To verify the effectiveness and superiority of the CSSA in solving the upper-level capacity configuration problem, three classical benchmark functions—the unimodal Sphere function and the multimodal Rastrigin and Griewank functions—are employed for the simulation experiments. The parameter settings of these test functions are listed in Table 1. The Sphere function tests the basic optimization capability, while Rastrigin and Griewank examine the algorithm’s ability to escape local optima.
The CSSA is compared with Particle Swarm Optimization (PSO) and the standard Sparrow Search Algorithm (SSA). The three-dimensional landscapes of the three functions are shown in Figure 2a–c, and the convergence curves of the three algorithms on each function are presented in Figure 2d–f. The results indicate the following:
  • On the unimodal Sphere function, PSO converges slowly and tends to become trapped in local optima. The SSA converges, but with limited precision.
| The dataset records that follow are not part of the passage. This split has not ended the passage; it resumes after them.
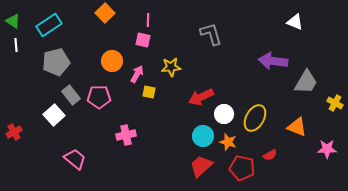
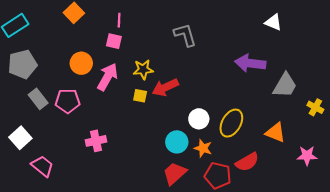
pink arrow: (137, 74) -> (107, 77), size x1.5
yellow square: (149, 92) -> (140, 96), moved
red arrow: (201, 97) -> (165, 87), moved
white square: (54, 115) -> (20, 138), moved
red semicircle: (270, 155) -> (247, 162), size x1.6

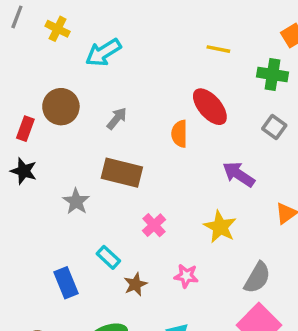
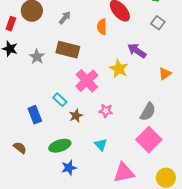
gray star: (76, 201) -> (37, 57), moved
pink cross: (154, 225) -> (87, 81), size x1.6
yellow star: (220, 227) -> (119, 69), moved

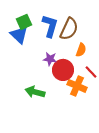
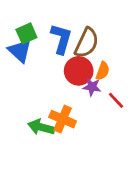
purple star: (50, 59) -> (92, 87), moved
red circle: (63, 70) -> (79, 71), moved
orange cross: (77, 86) -> (63, 119), moved

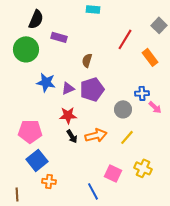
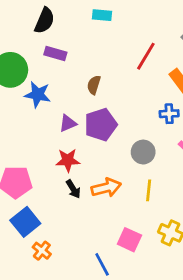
black semicircle: (36, 19) -> (45, 21), moved
blue star: (46, 82) -> (38, 95), moved
blue cross: (142, 93) -> (169, 114), moved
yellow line: (127, 137) -> (149, 190), turned -35
orange cross: (49, 181) -> (42, 251), turned 32

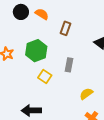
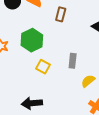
gray rectangle: (69, 65) -> (73, 61), moved

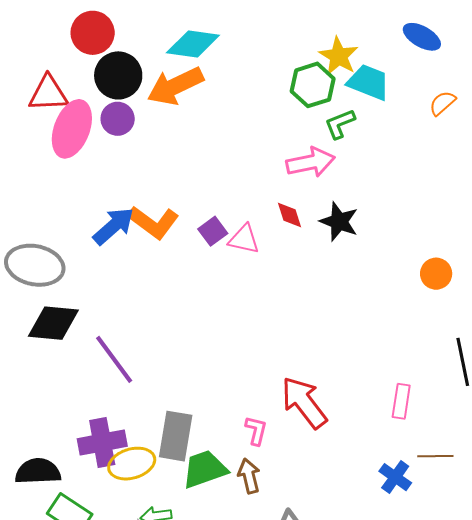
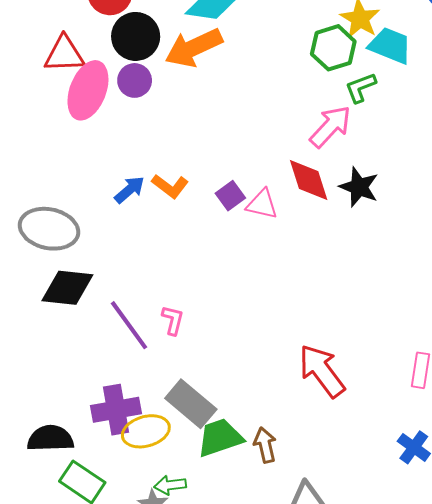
pink arrow: (311, 162) -> (330, 126), turned -36
red diamond: (289, 215) -> (309, 180), size x1.6
orange L-shape: (153, 222) -> (170, 186), size x0.7
blue arrow: (114, 226) -> (129, 190), size x0.7
pink L-shape: (256, 430) -> (173, 320), moved
gray rectangle: (176, 436) -> (191, 404), turned -60

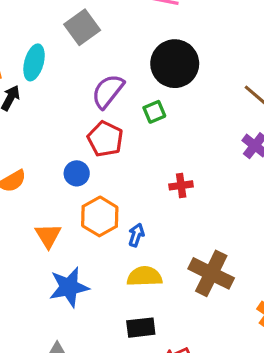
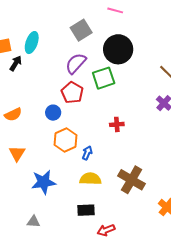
gray square: (82, 27) -> (81, 30), moved
green square: (154, 112) -> (104, 78), size x1.6
orange triangle: (48, 236) -> (17, 153), moved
In contrast, the CSSA, through chaotic initialization, enhances the uniformity of population distribution, significantly accelerates convergence, and rapidly approaches the theoretical optimum from the early iterations, demonstrating strong global search ability and high precision.
  • On the multimodal Rastrigin and Griewank functions, both PSO and SSA are easily disturbed by numerous local optima, leading to premature convergence and stagnation. The CSSA, however, employs a chaotic perturbation strategy during iteration, effectively improving its ability to jump out of local optima. It continuously progresses towards the theoretical optimum and achieves substantially better convergence accuracy than the comparison algorithms.
Overall, the introduction of chaotic mechanisms significantly improves the initial population quality and local-optima avoidance capability of the standard SSA. The CSSA outperforms both PSO and SSA in convergence speed, optimization accuracy, and global search stability, confirming its effectiveness and competitiveness for solving the upper-level capacity configuration problem in the bi-level optimization model proposed in this paper.
Figure 2. 3D landscapes of benchmark functions and convergence curves comparison of different algorithms. (a) Sphere Function. (b) Rastrigin Function. (c) Griewank Function. (d) Convergence Curve Comparison of Sphere Function. (e) Convergence Curve Comparison of Rastrigin Function. (f) Convergence Curve Comparison of Griewank Function.
Figure 2. 3D landscapes of benchmark functions and convergence curves comparison of different algorithms. (a) Sphere Function. (b) Rastrigin Function. (c) Griewank Function. (d) Convergence Curve Comparison of Sphere Function. (e) Convergence Curve Comparison of Rastrigin Function. (f) Convergence Curve Comparison of Griewank Function.
Energies 19 02504 g002

3.4.2. Solution Procedure

The solution procedure is as follows:
Step 1: Input the technical and economic parameters of the PV-storage system, time-of-use electricity prices, and load and PV forecast data. Initialize the parameters of the Chaotic Sparrow Algorithm: population size, maximum number of iterations, and convergence threshold. Use Circle chaotic mapping to generate the initial population, where each individual represents a set of capacity configurations.
Step 2: Sequentially select individuals from the current population and transfer their corresponding capacity configurations to the lower-level model as boundary constraints for operational scheduling.
Step 3: Based on the capacity configuration passed from the upper level, with the objective of minimizing the daily net electricity cost, call the CPLEX solver to solve the lower-level MILP model and obtain the optimal daily operation strategy. If no solution is found, return to Step 2.
Step 4: Annualize the scheduling strategy results, calculate the equivalent annual economic benefit of the capacity scheme, and assign it as the fitness value of the current individual.
Step 5: After completing the fitness evaluation for all individuals in the population, update the positions of the discoverers, followers, and vigilantes according to the rules of the Chaotic Sparrow Algorithm to generate a new generation of the population. If the convergence condition is not met, return to Step 2; otherwise, proceed to Step 6.
Step 6: Output the individual with the maximum fitness as the optimal capacity configuration, along with its corresponding lower-level optimal scheduling strategy.

4. Case Study

This paper selects 1 year of historical load data and historical photovoltaic data from an industrial park. Under the time-of-use electricity pricing framework, capacity configuration optimization is performed for two scenarios: photovoltaic-only and photovoltaic-plus-storage. The proposed bi-level model is then validated and analyzed to determine the optimal capacity configuration and verify the application of the operating strategy.
For this purpose, the following parameters are adopted: the entire lifecycle of the PV-storage system is set to 20 years, with an operational life of 20 years for the PV equipment and 10 years for the energy storage equipment, and a discount rate of 7%. The unit cost of PV equipment is 3800 RMB/kW, and the unit cost of energy storage equipment is 1400 RMB/kWh. The peak-valley periods are shown in Table 2.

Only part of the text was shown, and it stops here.